* [THE PROBLEM] Copy each line of the listing below exactly and drop the images.

* [RECORDS SUPPLIED]

- Opening Delimiter -

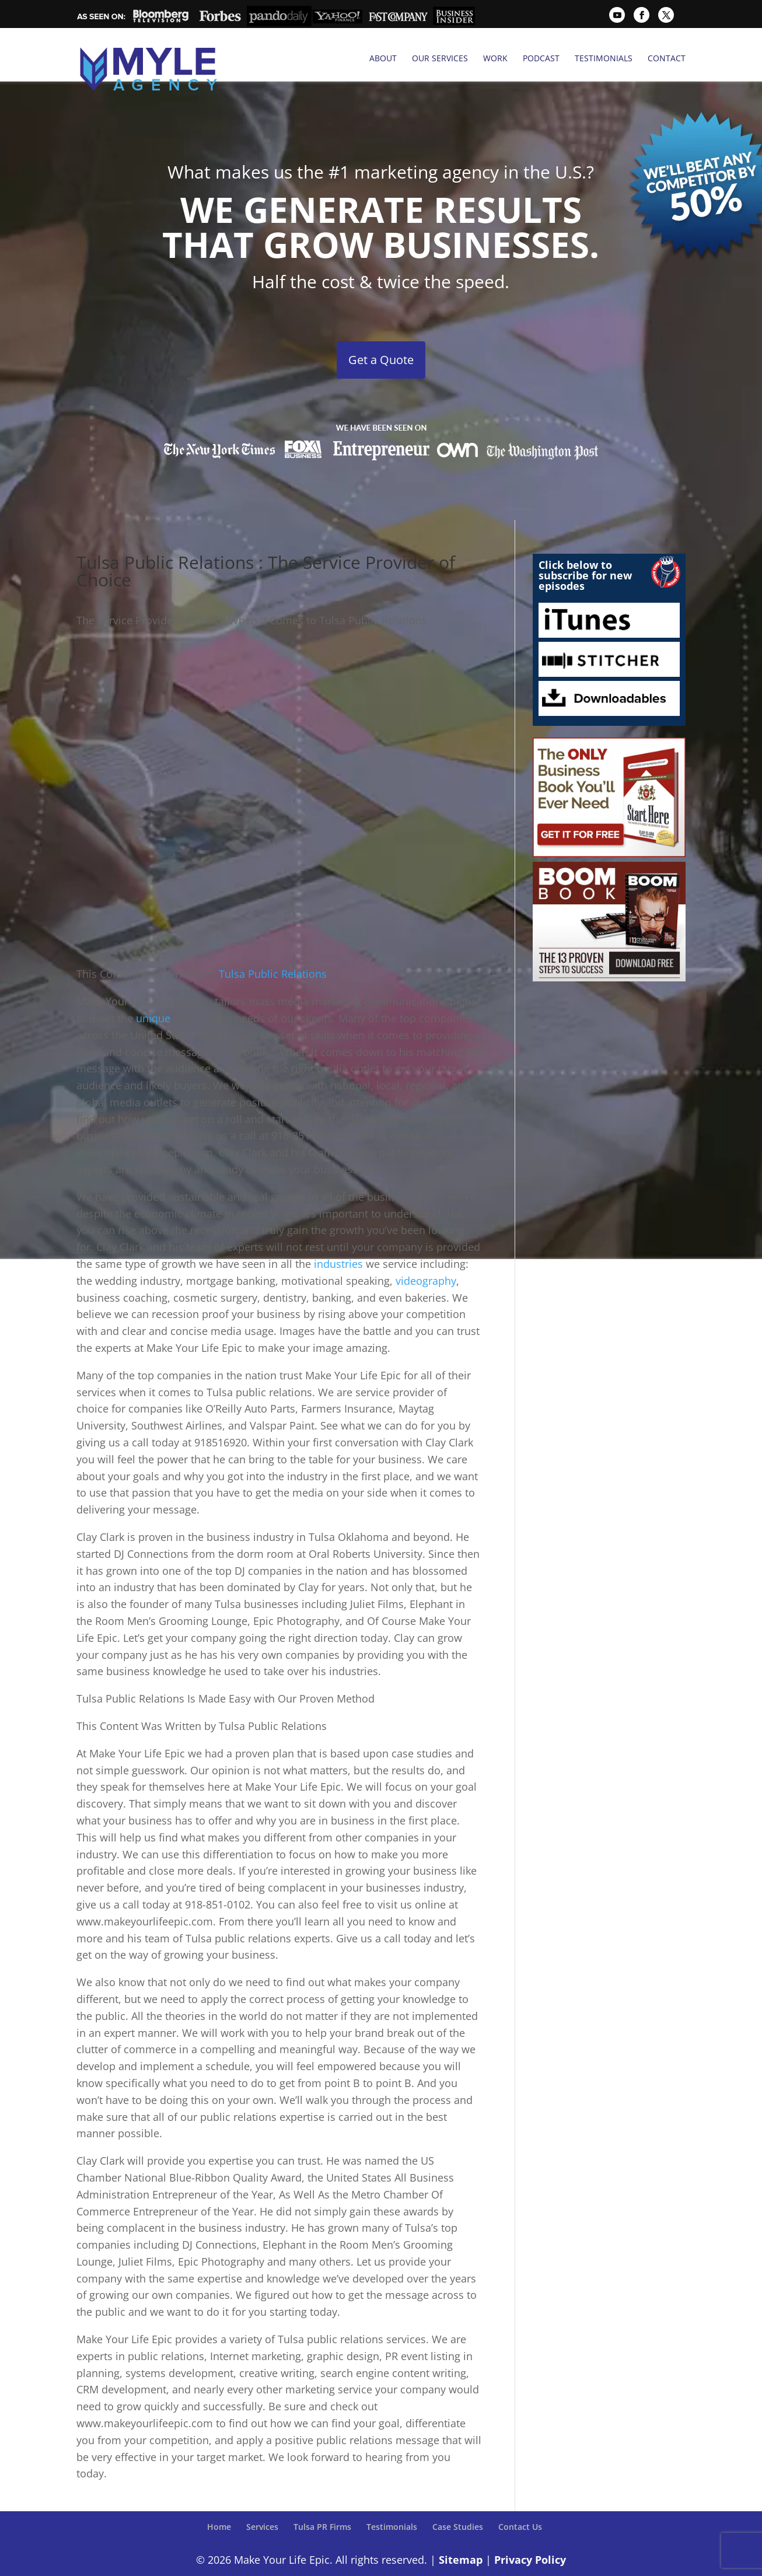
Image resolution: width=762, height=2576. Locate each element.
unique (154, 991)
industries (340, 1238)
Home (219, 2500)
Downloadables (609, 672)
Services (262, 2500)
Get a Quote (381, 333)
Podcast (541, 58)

- Closing Delimiter -

* [ANSWER]
Image resolution: width=762, height=2576. Locate each element.
unique (154, 991)
industries (340, 1238)
Home (219, 2500)
Downloadables (609, 672)
Services (262, 2500)
Get a Quote (381, 333)
Podcast (541, 58)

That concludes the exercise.